Cláudia Fonseca, Rita Lopes, Francisco Lima, João Gonçalves, Sofia Corado, Sofia Carrelha, Ana Marta Nobre, Emanuel Vigia, Hugo Pinto Marques

Resumo Introdução

A cirurgia pancreática constitui uma das vertentes mais complexas da cirurgia abdominal, tanto pela dificuldade técnica inerente como pela elevada taxa de complicações peri operatórias. Atualmente, a utilização de plataformas robóticas permite colmatar algumas limitações das vias de abordagem classicamente utilizadas, em doentes selecionados. Pretende-se avaliar os resultados da Cirurgia Pancreática Robótica (CPR) num centro de elevado volume de cirurgia robótica e cirurgia hepatobiliopancrea.

Resumo Métodos

Realizado um estudo unicêntrico, retrospetivo, incluídos doentes submetidos a Duodenopancreatectomia cefálica (DPC) e Pancreatectomia corpo caudal (PCC) por via robótica de janeiro 2019 a julho 2024.

Resumo Resultados

Foram realizadas 53 CPRs no período de estudo, 8 DPC e 45 PCC, 21 homens e 32 mulheres (58,8±15,3 anos). O tempo operatório médio foi de 283 minutos (PCC: 235 minutos; DPC: 573 minutos), com perdas estimadas de 168±197,9 mL. Foi necessária conversão em laparotomia em 4 doentes (7,5%).
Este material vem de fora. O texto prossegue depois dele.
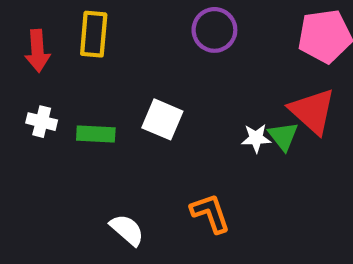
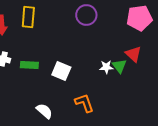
red triangle: (312, 111) -> (133, 54), size x0.7
white square: (162, 119) -> (61, 71), moved

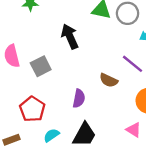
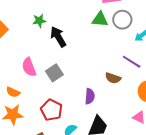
black arrow: (70, 36) -> (58, 37), moved

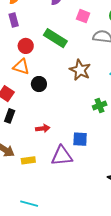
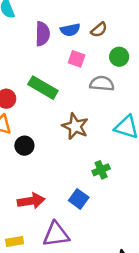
red arrow: (43, 128) -> (31, 201), size x1.5
blue square: (80, 139) -> (79, 199), moved, turned 35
O tempo médio de internamento de 9,5 dias. Registaram-se 3 casos de fístula pancreática, sem outras complicações graves e sem casos de mortalidade. Os tumores neuro endócrinos foram o resultado mais frequente (30,2%).

Resumo Discussão

A abordagem robótica é uma alternativa segura e eficaz na cirurgia pancreática. A CPR demonstra bons resultados do ponto de vista técnico e oncológico, associada a reduzidas permanências hospitalares e morbimortalidade comparável com as abordagens aberta e laparoscópica.